Core 2 arch solved temporarily those issues raising clock speeds and doubling the CPU caches, but they'll soon touch another limit.

Anyway no solution is absolutely better: HT scales better, but FSB is much more simple to implement and the space left in the CPU can be used for more cache or more ALUs.
November 26, 2006 9:50:25 PM

Quote:
What makes HyperTransport so much better than the FSB?

It seems like, now a days, that the Netburst FSB has scaled up to provide similar bandwidth as HyperTransport. So, what advantages does HT hold over the FSB...
a. for 1P
b. for 2P
c. for 4P+



The benefits can be seen at all levels. The bandwidth shown by X2 is because of HT.

The fact that 4P Opteron is the Transaction King is partly because of HT.
1. It's bidirectional
2. It connects to any other bus (Infiniband, PCIe) with no latency penalties.
3. It provides a direct connection between CPUs/coProcs.
4. It scales very well with additional processors(doubling bandwidth)
5. It allows ganging (HT3 at least; which is like nVidias network "teaming")


HT is a great interconnect and it's funny that Intel owns the patent from Alpha but hasn't used it.
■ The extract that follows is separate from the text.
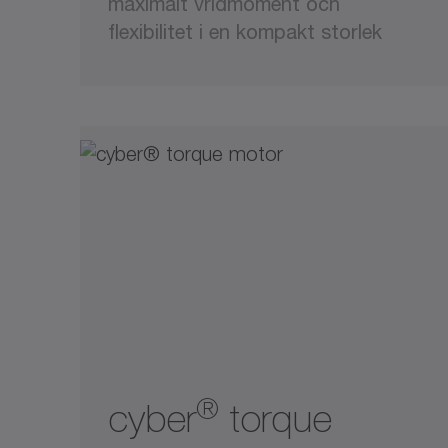
maximalt vridmoment och
flexibilitet i en kompakt storlek
®
cyber
torque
Maybe they are stuck in the "in-house" mode of design where they only buy technology to keep others from it or to make money off of licensing.
November 26, 2006 9:54:29 PM

Hypertransport really isn't a replacement for the fsb. What AMD did to create the K8 is place the northbridge chip on the die with the CPU. This allows them to run the fsb at the same speed as the processor since it only has to cross a few nm, removing it as a bottleneck. Assuming the K8's fsb uses the same ev6 bus as the K7, the lowly X2 3800 has 64GB/s of bandwidth (32GB/s per core) while the FX-62 has 89.6GB/s (44.8GB/s per core).
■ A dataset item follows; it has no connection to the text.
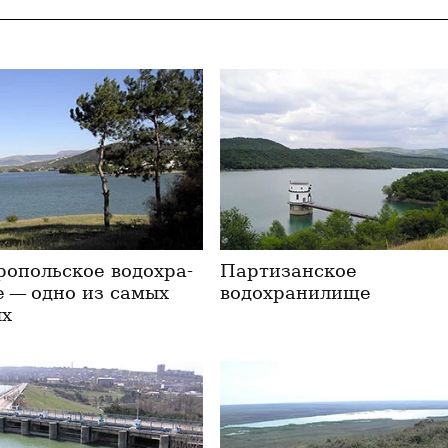
опольское во­дох­ра­
Партизанское
е — одно из самых
водохранилище
х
Hypertransport is just the system side link from the integrated northbridge. It's biggest advantages are low latency, low pin count (72 per link AFAIK), long trace legnth, high bandwidth (41.6GB/s per link for the 3.0 spec), and scaleabillity. Like gOJDO said, for the average user hypertransport does almost nothing. But for massively parallel systems like something cray would build, it's the secret sauce that make's it work.
November 27, 2006 12:46:11 AM

"The benefits can be seen at all levels. The bandwidth shown by X2 is because of HT.

The fact that 4P Opteron is the Transaction King is partly because of HT.
1. It's bidirectional
2. It connects to any other bus (Infiniband, PCIe) with no latency penalties.
3. It provides a direct connection between CPUs/coProcs.
4. It scales very well with additional processors(doubling bandwidth)
5. It allows ganging (HT3 at least; which is like nVidias network "teaming") "



I know all about gangs and gangstaness if you need help with that.
November 27, 2006 1:25:40 AM

Quote:
"The benefits can be seen at all levels. The bandwidth shown by X2 is because of HT.

The fact that 4P Opteron is the Transaction King is partly because of HT.
1. It's bidirectional
2. It connects to any other bus (Infiniband, PCIe) with no latency penalties.
3. It provides a direct connection between CPUs/coProcs.
4. It scales very well with additional processors(doubling bandwidth)
5. It allows ganging (HT3 at least; which is like nVidias network "teaming") "



I know all about gangs and gangstaness if you need help with that.


I don't blame you, I blame Jack.
:twisted:
November 27, 2006 1:31:52 AM

Quote:
"The benefits can be seen at all levels. The bandwidth shown by X2 is because of HT.

The fact that 4P Opteron is the Transaction King is partly because of HT.
1. It's bidirectional
2. It connects to any other bus (Infiniband, PCIe) with no latency penalties.
3. It provides a direct connection between CPUs/coProcs.
4. It scales very well with additional processors(doubling bandwidth)
5. It allows ganging (HT3 at least; which is like nVidias network "teaming") "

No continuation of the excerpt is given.